** Your objective **
Each of the lines below must be written out exactly as shown.

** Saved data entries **
****************
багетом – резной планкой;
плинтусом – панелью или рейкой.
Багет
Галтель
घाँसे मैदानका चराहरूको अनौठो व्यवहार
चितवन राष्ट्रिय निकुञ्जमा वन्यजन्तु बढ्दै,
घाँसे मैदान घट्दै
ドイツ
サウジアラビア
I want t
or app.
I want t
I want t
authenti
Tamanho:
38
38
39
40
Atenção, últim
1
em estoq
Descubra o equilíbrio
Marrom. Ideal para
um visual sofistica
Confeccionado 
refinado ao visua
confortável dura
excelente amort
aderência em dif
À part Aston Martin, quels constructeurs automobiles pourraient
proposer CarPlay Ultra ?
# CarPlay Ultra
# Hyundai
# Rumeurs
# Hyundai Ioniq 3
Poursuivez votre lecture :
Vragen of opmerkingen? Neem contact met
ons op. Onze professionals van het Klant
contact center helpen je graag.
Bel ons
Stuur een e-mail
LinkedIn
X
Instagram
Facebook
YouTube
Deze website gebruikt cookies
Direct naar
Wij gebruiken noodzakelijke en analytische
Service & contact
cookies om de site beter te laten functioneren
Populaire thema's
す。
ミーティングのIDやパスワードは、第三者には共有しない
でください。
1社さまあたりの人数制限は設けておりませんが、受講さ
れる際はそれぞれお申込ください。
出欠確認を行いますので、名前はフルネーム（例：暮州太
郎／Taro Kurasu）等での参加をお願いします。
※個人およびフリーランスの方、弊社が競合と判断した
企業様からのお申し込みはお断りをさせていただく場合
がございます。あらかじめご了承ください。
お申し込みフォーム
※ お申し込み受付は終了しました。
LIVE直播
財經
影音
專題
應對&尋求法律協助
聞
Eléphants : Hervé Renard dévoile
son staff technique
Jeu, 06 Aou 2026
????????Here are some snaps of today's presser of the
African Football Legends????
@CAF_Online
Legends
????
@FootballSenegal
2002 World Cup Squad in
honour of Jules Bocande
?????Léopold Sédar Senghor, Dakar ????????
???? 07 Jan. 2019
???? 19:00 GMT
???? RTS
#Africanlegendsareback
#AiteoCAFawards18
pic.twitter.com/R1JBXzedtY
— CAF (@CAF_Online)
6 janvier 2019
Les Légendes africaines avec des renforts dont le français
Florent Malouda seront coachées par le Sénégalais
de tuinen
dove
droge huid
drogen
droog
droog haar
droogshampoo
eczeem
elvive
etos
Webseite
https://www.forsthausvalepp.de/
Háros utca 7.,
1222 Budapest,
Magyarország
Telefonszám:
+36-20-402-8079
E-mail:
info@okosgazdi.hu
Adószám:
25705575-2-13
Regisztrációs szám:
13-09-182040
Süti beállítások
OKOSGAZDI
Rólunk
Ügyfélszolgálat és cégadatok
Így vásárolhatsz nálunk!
****************
** Solution **
багетом – резной планкой;
плинтусом – панелью или рейкой.
Багет
Галтель
घाँसे मैदानका चराहरूको अनौठो व्यवहार
चितवन राष्ट्रिय निकुञ्जमा वन्यजन्तु बढ्दै,
घाँसे मैदान घट्दै
ドイツ
サウジアラビア
I want t
or app.
I want t
I want t
authenti
Tamanho:
38
38
39
40
Atenção, últim
1
em estoq
Descubra o equilíbrio
Marrom. Ideal para
um visual sofistica
Confeccionado 
refinado ao visua
confortável dura
excelente amort
aderência em dif
À part Aston Martin, quels constructeurs automobiles pourraient
proposer CarPlay Ultra ?
# CarPlay Ultra
# Hyundai
# Rumeurs
# Hyundai Ioniq 3
Poursuivez votre lecture :
Vragen of opmerkingen? Neem contact met
ons op. Onze professionals van het Klant
contact center helpen je graag.
Bel ons
Stuur een e-mail
LinkedIn
X
Instagram
Facebook
YouTube
Deze website gebruikt cookies
Direct naar
Wij gebruiken noodzakelijke en analytische
Service & contact
cookies om de site beter te laten functioneren
Populaire thema's
す。
ミーティングのIDやパスワードは、第三者には共有しない
でください。
1社さまあたりの人数制限は設けておりませんが、受講さ
れる際はそれぞれお申込ください。
出欠確認を行いますので、名前はフルネーム（例：暮州太
郎／Taro Kurasu）等での参加をお願いします。
※個人およびフリーランスの方、弊社が競合と判断した
企業様からのお申し込みはお断りをさせていただく場合
がございます。あらかじめご了承ください。
お申し込みフォーム
※ お申し込み受付は終了しました。
LIVE直播
財經
影音
專題
應對&尋求法律協助
聞
Eléphants : Hervé Renard dévoile
son staff technique
Jeu, 06 Aou 2026
????????Here are some snaps of today's presser of the
African Football Legends????
@CAF_Online
Legends
????
@FootballSenegal
2002 World Cup Squad in
honour of Jules Bocande
?????Léopold Sédar Senghor, Dakar ????????
???? 07 Jan. 2019
???? 19:00 GMT
???? RTS
#Africanlegendsareback
#AiteoCAFawards18
pic.twitter.com/R1JBXzedtY
— CAF (@CAF_Online)
6 janvier 2019
Les Légendes africaines avec des renforts dont le français
Florent Malouda seront coachées par le Sénégalais
de tuinen
dove
droge huid
drogen
droog
droog haar
droogshampoo
eczeem
elvive
etos
Webseite
https://www.forsthausvalepp.de/
Háros utca 7.,
1222 Budapest,
Magyarország
Telefonszám:
+36-20-402-8079
E-mail:
info@okosgazdi.hu
Adószám:
25705575-2-13
Regisztrációs szám:
13-09-182040
Süti beállítások
OKOSGAZDI
Rólunk
Ügyfélszolgálat és cégadatok
Így vásárolhatsz nálunk!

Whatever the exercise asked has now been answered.